And “Where the Spirit of the Lord is, there is Liberty.”[81] For Freedom’s sake and Justice’s sake, Dante would demand some independence still, of the Sword and the Pastoral Staff. He would demand (to modify Cavour’s famous phrase) “a free Church in a league of free States”—a unified Church to match the union of Peoples; a democratic Church to inspire a democratic World, no longer an Ecclesiastical Autocracy, but a Federation (shall we say?) of free National Churches, parallel to the Temporal Authority of the future—the United States of the World.

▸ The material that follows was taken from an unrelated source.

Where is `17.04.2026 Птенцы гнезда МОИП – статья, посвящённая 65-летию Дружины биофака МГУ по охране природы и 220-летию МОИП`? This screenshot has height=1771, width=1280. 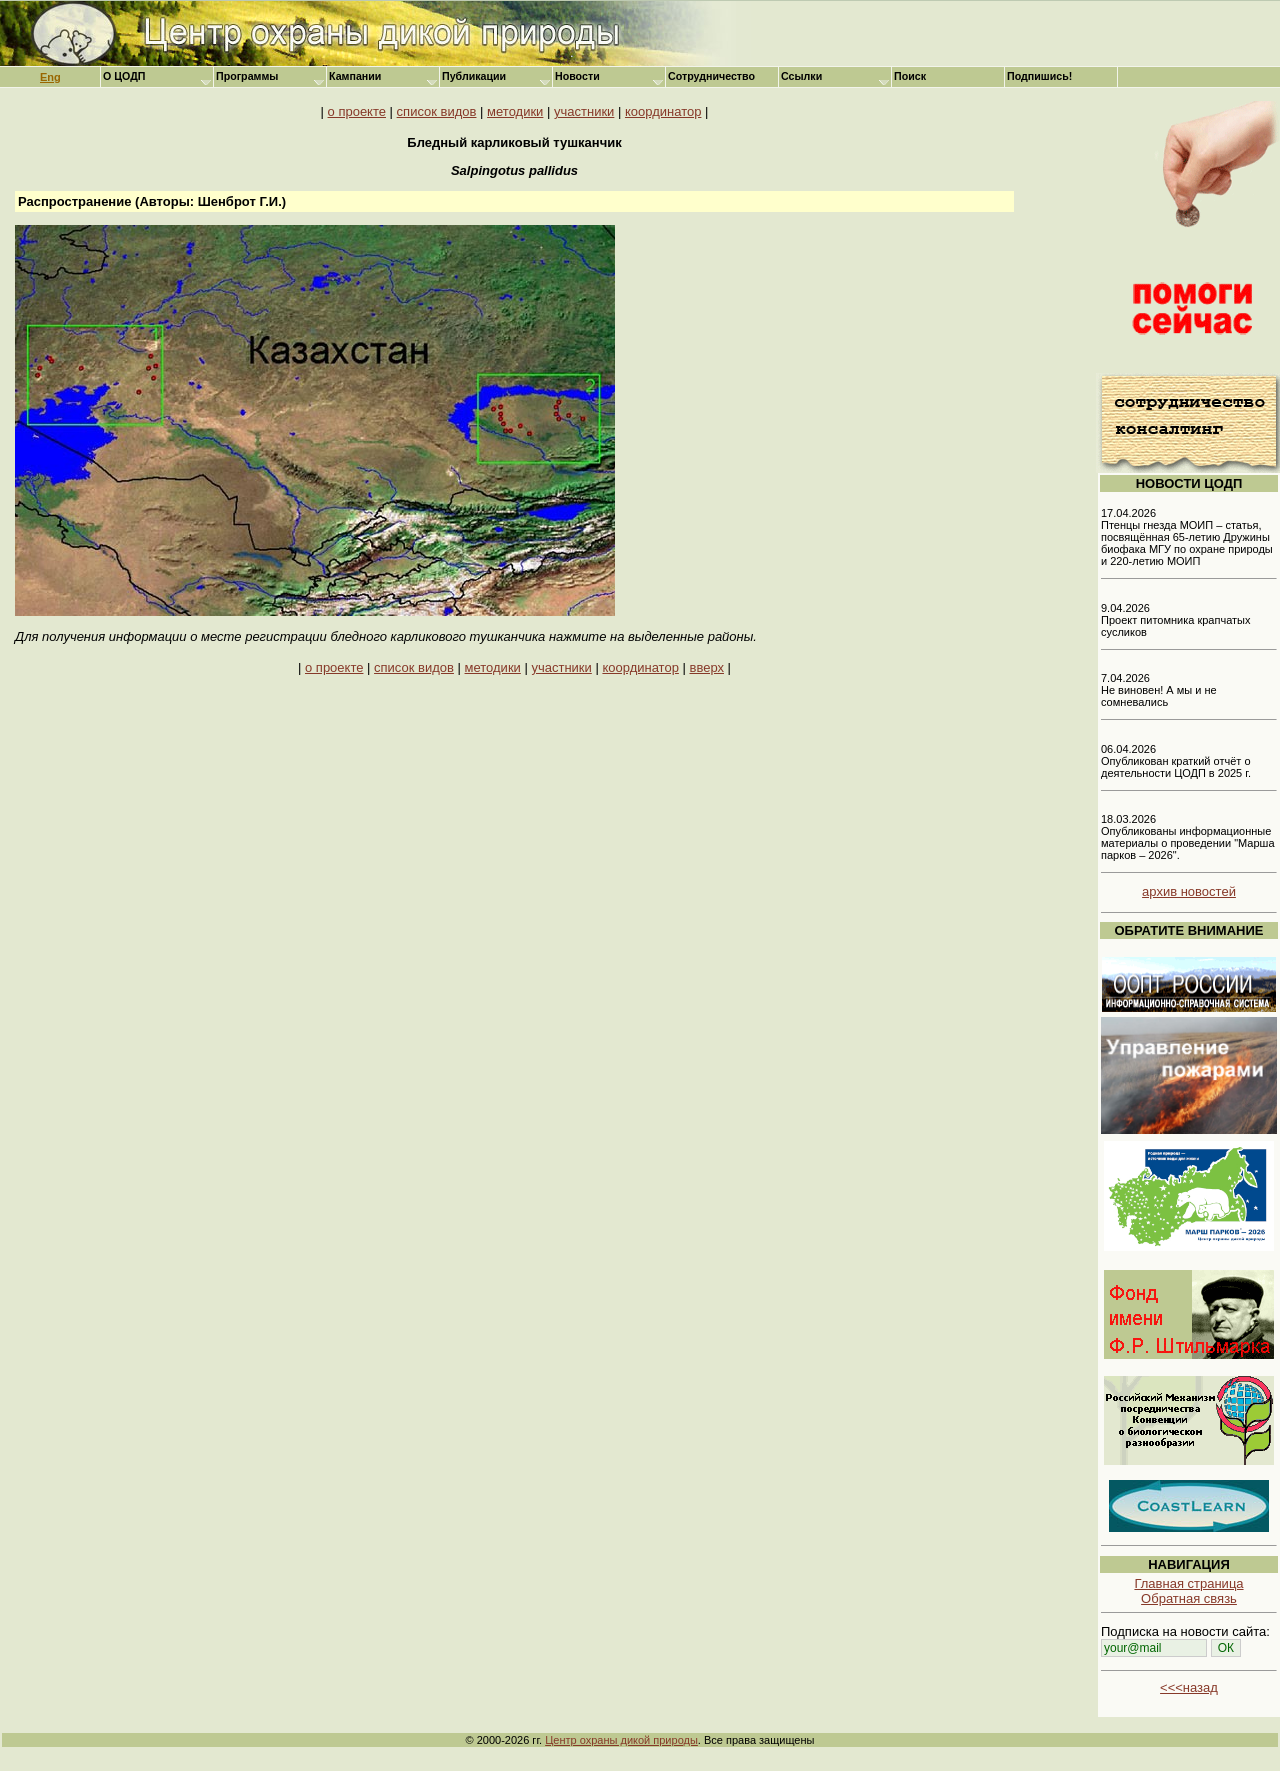
17.04.2026 Птенцы гнезда МОИП – статья, посвящённая 65-летию Дружины биофака МГУ по охране природы и 220-летию МОИП is located at coordinates (1187, 537).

A democratic world, indeed, yet an “Empire” too, after all; gladly submissive to the perfect sway, over Church and State alike, of the King of Kings[82]—
... Quello imperador che là su regna:
A God whose influence, though more resplendently manifest in some spheres than in others, interpenetrates the whole of His universe, as in the magnificent opening words of the Paradiso—
La gloria di colui che tutto move
Per l’ universo penetra, e risplende
In una parte più, e meno altrove;
A human world which reflects the peace of that wider creation which “works like a giant and sleeps like a picture”—a peace built on the only sure foundation, namely, the harmonious co-operation of mighty, God-given forces, working together under the hand of God Himself.[83]
With his last breath, as it were, the great Poet reminds us, to look up to the Eternal Love that sways the constellations ... and the hearts of men[84]—
L’amor che move il sole e l’altre stelle.